Task description:
Exact copies of the lines from the start of the records through the line with "interna de los" are what the answer must hold; pictures are not part of it.

Data to use:
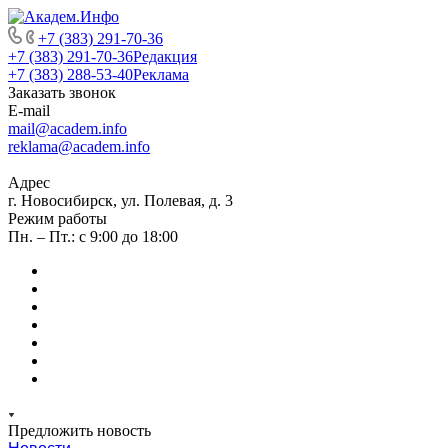
+7 (383) 291-70-36
+7 (383) 291-70-36
Редакция
+7 (383) 288-53-40
Реклама
Заказать звонок
E-mail
mail@academ.info
reklama@academ.info
Адрес
г. Новосибирск, ул. Полевая, д. 3
Режим работы
Пн. – Пт.: с 9:00 до 18:00
Предложить новость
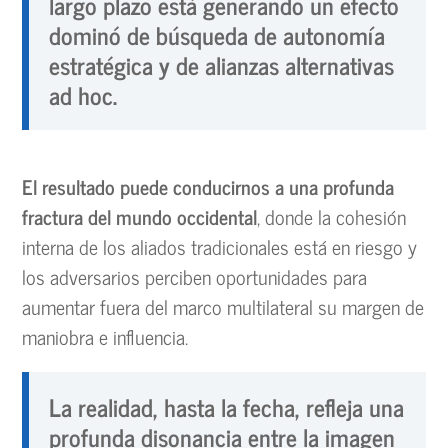
largo plazo está generando un efecto
dominó de búsqueda de autonomía
estratégica y de alianzas alternativas
ad hoc
.
El resultado puede conducirnos a una profunda
fractura del mundo occidental
, donde la cohesión
interna de los aliados tradicionales está en riesgo y
los adversarios perciben oportunidades para
aumentar fuera del marco multilateral su margen de
maniobra e influencia.
La realidad, hasta la fecha, refleja una
profunda disonancia entre la imagen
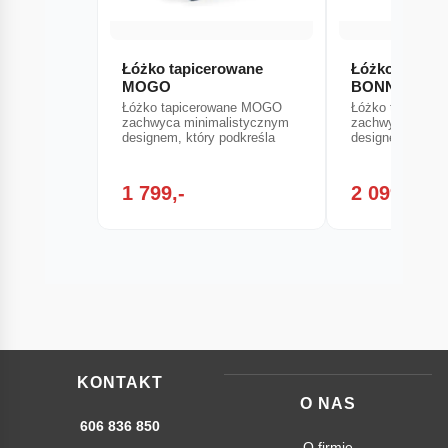
Łóżko tapicerowane
Łóżko tapice
MOGO
BONNY (Kron
Łóżko tapicerowane MOGO
Łóżko tapicero
zachwyca minimalistycznym
zachwyca minim
designem, który podkreśla
designem, który
1 799,-
2 099,-
KONTAKT
O NAS
606 836 850
O firmie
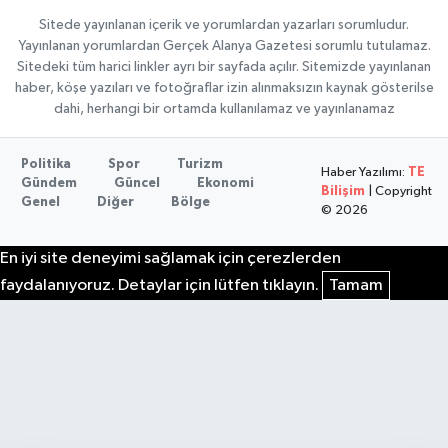
Sitede yayınlanan içerik ve yorumlardan yazarları sorumludur.
Yayınlanan yorumlardan Gerçek Alanya Gazetesi sorumlu tutulamaz.
Sitedeki tüm harici linkler ayrı bir sayfada açılır. Sitemizde yayınlanan
haber, köşe yazıları ve fotoğraflar izin alınmaksızın kaynak gösterilse
dahi, herhangi bir ortamda kullanılamaz ve yayınlanamaz
Politika
Spor
Turizm
Haber Yazılımı:
TE
Gündem
Güncel
Ekonomi
Bilişim
| Copyright
Genel
Diğer
Bölge
© 2026
En iyi site deneyimi sağlamak için çerezlerden
faydalanıyoruz. Detaylar için lütfen tıklayın.
Tamam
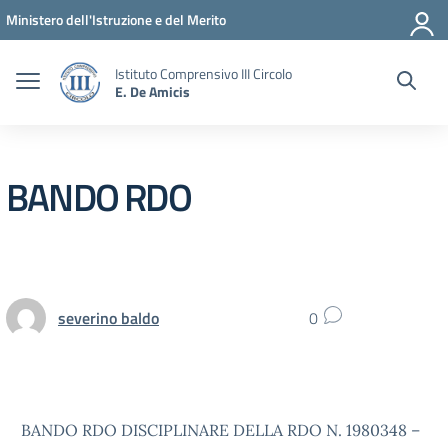
Vai ai contenuti
Vai al menu di navigazione
Vai al footer
Ministero dell'Istruzione e del Merito
Istituto Comprensivo III Circolo
E. De Amicis
BANDO RDO
severino baldo
0
BANDO RDO DISCIPLINARE DELLA RDO N. 1980348 –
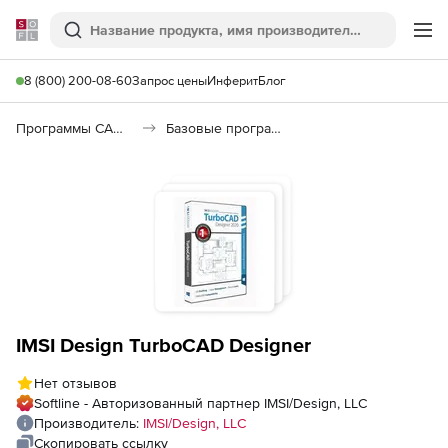
Softline
Поиск
Ме
8 (800) 200-08-60
Запрос цены
Инферит
Блог
Программы САПР и ГИС
Базовые программы
IMSI Design TurboCAD Designer
Нет отзывов
Softline - Авторизованный партнер IMSI/Design, LLC
Производитель:
IMSI/Design, LLC
Скопировать ссылку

Completed exercise:
+7 (383) 291-70-36
+7 (383) 291-70-36
Редакция
+7 (383) 288-53-40
Реклама
Заказать звонок
E-mail
mail@academ.info
reklama@academ.info
Адрес
г. Новосибирск, ул. Полевая, д. 3
Режим работы
Пн. – Пт.: с 9:00 до 18:00
Предложить новость
largo plazo está generando un efecto
dominó de búsqueda de autonomía
estratégica y de alianzas alternativas
ad hoc
.
El resultado puede conducirnos a una profunda
fractura del mundo occidental
, donde la cohesión
interna de los aliados tradicionales está en riesgo y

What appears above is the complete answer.